Boyagoda has given us a good account of Neuhaus’s life and career. Although clearly sympathetic to Neuhaus, he is quite fair in his presentation. Boyagoda does a very good job of depicting Neuhaus the activist, the man who was always trying to create new movements, organize new coalitions, start new think tanks, found new journals of opinion, and so on, always with a view to what proved to be changing religious and political agendas. At the same time, while this is the biography of a public intellectual, it is not an intellectual biography— that is, it is not an in-depth examination and evaluation of Neuhaus as a thinker. As a result, even after finishing the book, I still found myself uncertain about two things: first, why Neuhaus’s religious and political odyssey took the particular path it did; and second, how he reconciled his Americanism with his Catholicism.
To begin with the first question, Neuhaus’s conversion to Catholicism is understandable given the influence of Piepkorn, his staunch opposition to abortion, his great admiration for Pope John Paul II, and that the comparatively ecumenical character of post-Vatican II Catholicism where someone of his particular type of Lutheran background could feel at home. But it is far less clear why he felt the need to move from the political far Left to the far Right.No doubt the strong movement on the Left in support of legalized abortion and away from traditional sexual morality accounts for some of the shift, but not all of it. His attraction to Catholicism does not fully explain this movement either, not only because there is no shortage of Left-wing as well Right-wing Catholics, but because the main tendency of Catholic social thought, at least when viewed through an American political lens, is to promote a somewhat centrist stance that is leftward in some areas, such as the economy, and right-leaning in others, such as abortion and family values.
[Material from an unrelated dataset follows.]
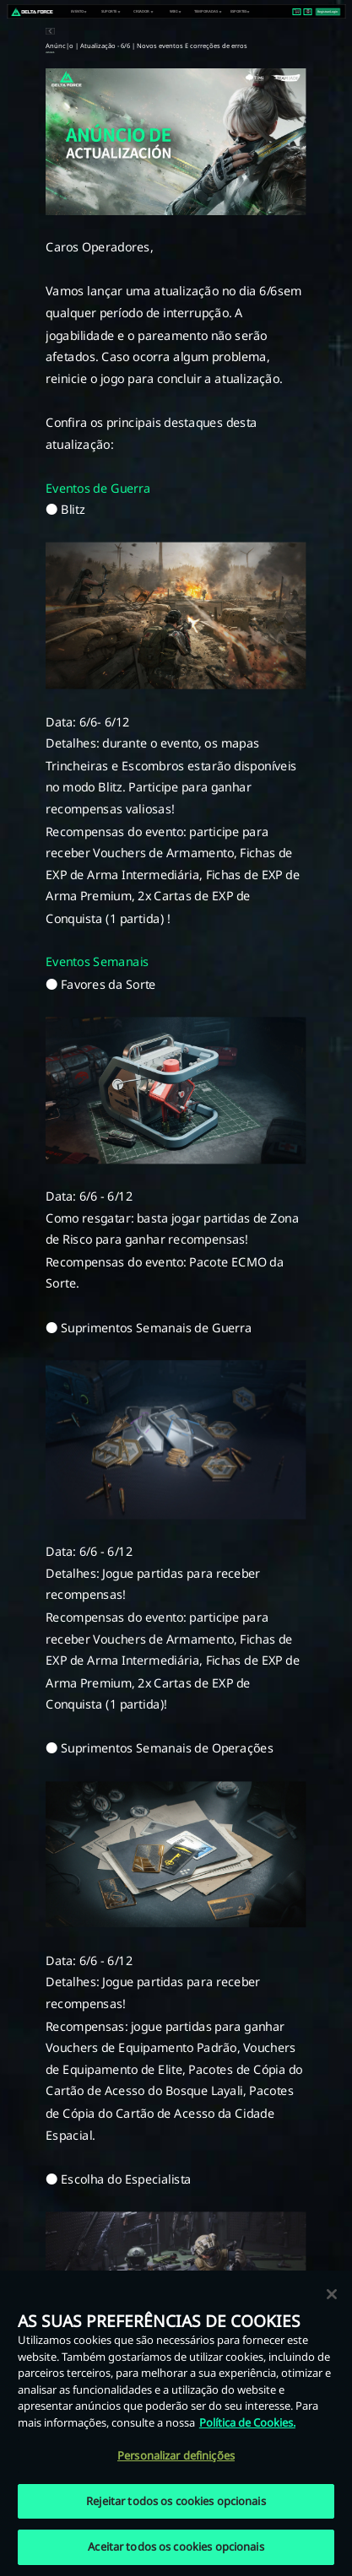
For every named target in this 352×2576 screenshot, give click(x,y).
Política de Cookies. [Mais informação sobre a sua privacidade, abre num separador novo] (247, 2422)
This brings us to the second issue. Throughout his career, Neuhaus subscribed to a version of American exceptionalism, and, influenced by Murray, he maintained that the American ethos and Catholicism were in fundamental harmony, ignoring or downplaying important sources of tension between them. For example, in his Catholic/neoconservative incarnation, Neuhaus became an ardent supporter of free market capitalism, a view much at variance with the main orientation of Catholic social teaching. Indeed, in a succinct summary of John Paul II’s 1991 encyclical Centesimus Annus, he went so far as to declare that “Capitalism is the economic corollary of the Christian understanding of man’s nature and destiny.” To his critics, Neuhaus was interpreting (or rather misinterpreting) John Paul’s encyclical through his own neoconservative lens. Unfortunately, although Boyagoda discusses a number of Neuhaus’s intellectual critics, he does not focus attention on the critique directed against Neuhaus (and his fellow Catholic neoconservatives Michael Novak and George Weigel) by David Schindler and others from the Communio movement, which constitutes the most profound and penetrating critique of Neuhaus’s position from the conservative side of the spectrum (Schindler is mentioned only once in a footnote referring to his review of The Catholic Moment).
In short, what we have here is a good, helpful biography of Richard Neuhaus, but a more substantial account and evaluation of his intellectual contribution remains to be written.
William Gould is an assistant dean at Fordham University.